ITEM 3. SOURCE AND AMOUNT OF FUNDS OR OTHER CONSIDERATION
On May 21, 2007, the Reporting Person was elected as the President,
Secretary, and Treasurer and a director of the Issuer. The Reporting Person
purchased 1,600,000 (pre-split) shares of Common Stock for a cash payment of
$20,000 at the time he became an officer and director of the Issuer. On March 4,
2011, the Issuer effected a 35-for-1 forward stock split resulting in the
Reporting Person owning 56,000,000 shares of Common Stock. On June 23, 2011, the
Issuer acquired all of the outstanding shares of common stock of Stevia Ventures
International Ltd., a corporation organized under the laws of the British Virgin
Islands ("Stevia Ventures"), through a voluntary share exchange with the sole
shareholder of Stevia Ventures (the "Selling Shareholder"), pursuant to a Share
Exchange Agreement, dated June 23, 2011 (the "Agreement"), by and among the
Issuer, Stevia Ventures, and the Selling Shareholder. In connection therewith,
the Reporting Person resigned as an officer and director of the Issuer and
surrendered an aggregate of 33,000,000 shares of Common Stock to the Issuer for
cancellation and return to treasury, resulting in the Reporting Person owning
23,000,000 shares of Common Stock (the "Shares").
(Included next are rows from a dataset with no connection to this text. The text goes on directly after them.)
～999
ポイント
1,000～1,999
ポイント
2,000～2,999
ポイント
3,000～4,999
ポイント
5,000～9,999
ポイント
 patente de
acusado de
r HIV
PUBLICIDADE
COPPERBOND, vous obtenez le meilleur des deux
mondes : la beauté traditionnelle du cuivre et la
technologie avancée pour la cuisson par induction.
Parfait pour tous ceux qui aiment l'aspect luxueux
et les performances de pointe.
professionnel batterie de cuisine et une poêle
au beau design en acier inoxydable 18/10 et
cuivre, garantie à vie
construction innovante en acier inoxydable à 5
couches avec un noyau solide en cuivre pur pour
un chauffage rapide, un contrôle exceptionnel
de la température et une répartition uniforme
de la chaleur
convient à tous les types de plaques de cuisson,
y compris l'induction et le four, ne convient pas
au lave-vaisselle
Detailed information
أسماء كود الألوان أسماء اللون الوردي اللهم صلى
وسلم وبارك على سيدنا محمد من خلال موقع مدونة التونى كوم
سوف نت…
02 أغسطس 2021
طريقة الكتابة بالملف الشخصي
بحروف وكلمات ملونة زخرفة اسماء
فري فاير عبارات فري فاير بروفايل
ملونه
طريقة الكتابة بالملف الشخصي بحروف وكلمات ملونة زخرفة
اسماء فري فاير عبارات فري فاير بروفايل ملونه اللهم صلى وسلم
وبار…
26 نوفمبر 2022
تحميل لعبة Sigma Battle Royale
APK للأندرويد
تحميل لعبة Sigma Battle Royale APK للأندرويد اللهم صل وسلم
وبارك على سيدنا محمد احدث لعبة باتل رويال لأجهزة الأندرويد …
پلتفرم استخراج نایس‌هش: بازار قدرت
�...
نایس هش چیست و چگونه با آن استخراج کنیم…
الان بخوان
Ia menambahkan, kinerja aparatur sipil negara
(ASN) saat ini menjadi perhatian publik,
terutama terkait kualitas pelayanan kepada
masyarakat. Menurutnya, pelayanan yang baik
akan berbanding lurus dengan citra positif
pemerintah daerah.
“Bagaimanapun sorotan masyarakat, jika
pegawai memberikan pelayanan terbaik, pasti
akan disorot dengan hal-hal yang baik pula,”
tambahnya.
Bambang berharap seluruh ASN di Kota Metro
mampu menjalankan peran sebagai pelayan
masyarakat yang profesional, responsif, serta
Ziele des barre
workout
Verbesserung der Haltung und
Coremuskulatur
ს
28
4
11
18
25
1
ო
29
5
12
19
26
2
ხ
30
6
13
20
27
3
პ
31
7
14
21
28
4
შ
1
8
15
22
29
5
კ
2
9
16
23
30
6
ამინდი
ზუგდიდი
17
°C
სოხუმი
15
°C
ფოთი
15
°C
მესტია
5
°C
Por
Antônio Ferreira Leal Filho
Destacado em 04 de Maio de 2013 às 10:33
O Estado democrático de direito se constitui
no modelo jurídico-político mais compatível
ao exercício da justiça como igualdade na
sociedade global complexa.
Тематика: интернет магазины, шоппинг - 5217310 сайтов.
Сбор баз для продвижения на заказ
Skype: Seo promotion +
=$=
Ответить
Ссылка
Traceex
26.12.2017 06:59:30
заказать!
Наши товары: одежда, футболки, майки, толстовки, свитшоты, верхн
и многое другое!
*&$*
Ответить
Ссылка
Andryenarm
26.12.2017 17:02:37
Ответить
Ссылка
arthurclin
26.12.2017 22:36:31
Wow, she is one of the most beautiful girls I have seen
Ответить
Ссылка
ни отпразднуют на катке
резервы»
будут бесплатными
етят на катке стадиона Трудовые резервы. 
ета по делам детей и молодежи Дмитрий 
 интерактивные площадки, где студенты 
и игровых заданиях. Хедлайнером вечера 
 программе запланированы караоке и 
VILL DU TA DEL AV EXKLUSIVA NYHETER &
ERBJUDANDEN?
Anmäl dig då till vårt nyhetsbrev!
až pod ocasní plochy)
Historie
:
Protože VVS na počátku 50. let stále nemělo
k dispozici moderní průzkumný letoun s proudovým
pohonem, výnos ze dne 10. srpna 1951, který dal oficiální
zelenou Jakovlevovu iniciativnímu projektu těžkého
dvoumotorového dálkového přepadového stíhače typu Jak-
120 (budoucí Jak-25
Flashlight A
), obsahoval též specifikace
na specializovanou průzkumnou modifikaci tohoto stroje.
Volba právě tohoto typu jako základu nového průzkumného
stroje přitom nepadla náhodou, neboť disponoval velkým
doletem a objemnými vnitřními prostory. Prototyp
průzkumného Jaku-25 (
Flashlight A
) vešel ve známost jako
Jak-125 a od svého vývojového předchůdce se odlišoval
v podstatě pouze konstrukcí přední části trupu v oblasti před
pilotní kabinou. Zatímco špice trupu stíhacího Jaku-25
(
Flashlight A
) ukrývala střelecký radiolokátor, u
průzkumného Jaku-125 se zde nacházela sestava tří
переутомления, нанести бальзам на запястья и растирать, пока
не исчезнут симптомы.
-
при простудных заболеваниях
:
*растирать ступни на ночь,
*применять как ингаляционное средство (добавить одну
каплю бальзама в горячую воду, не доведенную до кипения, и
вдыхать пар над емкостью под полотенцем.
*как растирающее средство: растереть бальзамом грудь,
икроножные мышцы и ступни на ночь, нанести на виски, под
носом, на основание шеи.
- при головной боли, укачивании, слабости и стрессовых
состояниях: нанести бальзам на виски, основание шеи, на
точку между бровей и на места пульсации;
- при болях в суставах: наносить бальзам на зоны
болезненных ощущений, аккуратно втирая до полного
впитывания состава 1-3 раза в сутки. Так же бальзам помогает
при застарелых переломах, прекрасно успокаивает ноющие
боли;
The Agreement was filed with
the Securities and Exchange Commission on June 29, 2011 on a Current Report on
Form 8-K.
ITEM 4. PURPOSE OF THE TRANSACTION
The Reporting Person purchased the Shares for a cash payment of $20,000 at
the time he became an officer and director of the Issuer.
Subject to on going evaluation, except as set forth above, the Reporting
Person has no current plans or proposals which relate to or would result in any
of the following:
(a) The acquisition by any person of additional securities of the Issuer,
or the disposition of securities of the Issuer;
(b) An extraordinary corporate transaction, such as a merger,
reorganization, or liquidation, involving the Issuer or any of its subsidiaries;
SCHEDULE 13D
-------------------- -----------------
CUSIP NO. 86301P 106 Page 4 of 5 Pages
-------------------- -----------------
(c) A sale or transfer of a material amount of assets of the Issuer or any
of its subsidiaries;
(d) Any change in the present board of directors or management of the
Issuer, including any plans or proposals to change the number or term of
directors or to fill any existing vacancies on the board;
(e) Any material change in the present capitalization or dividend policy of
the Issuer;
(f) Any other material change in the Issuer's business or corporate
structure, including but not limited to, if the Issuer is a registered
closed-end investment company, any plans or proposals to make any changes in its
investment policy for which a vote is required by Section 13 of the Investment
Company Act of 1940;
(g) Changes in the Issuer's charter, bylaws, or instruments corresponding
thereto or other actions which may impede the acquisition of control of the
issuer by any person;
(h) Causing a class of securities of the Issuer to be delisted from a
national securities exchange or to cease to be authorized to be quoted in an
inter-dealer quotation system of a registered national securities association;
(i) A class of equity securities of the Issuer becoming eligible for
termination of registration pursuant to Section 12(g)(4) of the Securities
Exchange Act of 1934, as amended; or
(j) Any action similar to any of those enumerated above.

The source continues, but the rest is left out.